▶ [EXCERPTED DATA]
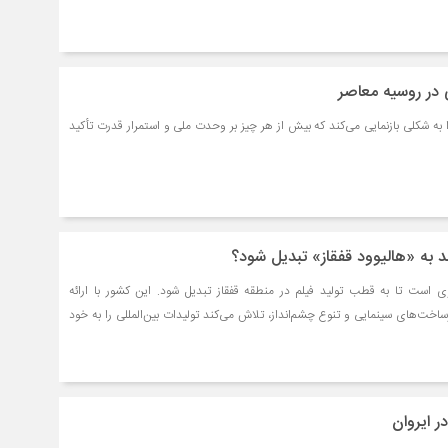
ر روسیه معاصر
 به شکلی بازنمایی می‌کند که بیش از هر چیز بر وحدت ملی و استمرار قدرت تأکید
د به «هالیوود قفقاز» تبدیل شود؟
زی است تا به قطب تولید فیلم در منطقه قفقاز تبدیل شود. این کشور با ارائه
خت‌های سینمایی و تنوع چشم‌انداز، تلاش می‌کند تولیدات بین‌المللی را به خود
ر ایروان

▶ [TO DO]
Could you output every record above exactly as written, leaving out the pictures?

▶ [EXERCISE ANSWER]
ر روسیه معاصر
 به شکلی بازنمایی می‌کند که بیش از هر چیز بر وحدت ملی و استمرار قدرت تأکید
د به «هالیوود قفقاز» تبدیل شود؟
زی است تا به قطب تولید فیلم در منطقه قفقاز تبدیل شود. این کشور با ارائه
خت‌های سینمایی و تنوع چشم‌انداز، تلاش می‌کند تولیدات بین‌المللی را به خود
ر ایروان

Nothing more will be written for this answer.